▶ **WHAT IS EXPECTED**: Using the listing that follows, filter out every line lacking the string "phương" and return the rest.

▶ **MATERIAL PROVIDED**:
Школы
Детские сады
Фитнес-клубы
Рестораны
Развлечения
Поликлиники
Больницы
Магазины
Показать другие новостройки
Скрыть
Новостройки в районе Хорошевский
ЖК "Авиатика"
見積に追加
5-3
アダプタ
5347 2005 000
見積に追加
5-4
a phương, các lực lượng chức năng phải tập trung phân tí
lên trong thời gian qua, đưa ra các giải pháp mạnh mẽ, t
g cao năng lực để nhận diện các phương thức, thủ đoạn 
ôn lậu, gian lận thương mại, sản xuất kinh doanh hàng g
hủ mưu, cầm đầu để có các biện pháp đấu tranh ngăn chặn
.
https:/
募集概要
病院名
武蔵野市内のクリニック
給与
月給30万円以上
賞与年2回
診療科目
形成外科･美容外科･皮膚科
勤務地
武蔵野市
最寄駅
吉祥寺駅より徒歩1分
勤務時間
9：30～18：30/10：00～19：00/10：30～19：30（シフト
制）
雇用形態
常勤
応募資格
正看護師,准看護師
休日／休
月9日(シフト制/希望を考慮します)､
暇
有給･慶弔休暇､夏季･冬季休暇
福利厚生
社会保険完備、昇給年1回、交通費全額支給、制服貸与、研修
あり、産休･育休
---
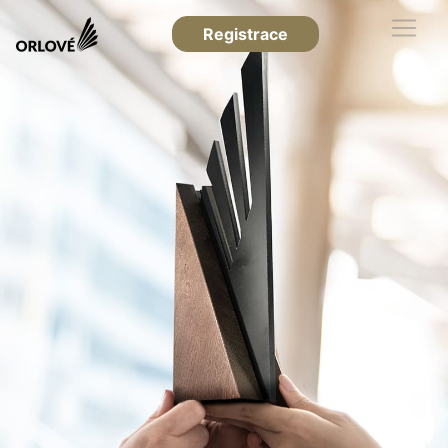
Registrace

▶ **RESPONSE AREA**:
a phương, các lực lượng chức năng phải tập trung phân tí
g cao năng lực để nhận diện các phương thức, thủ đoạn 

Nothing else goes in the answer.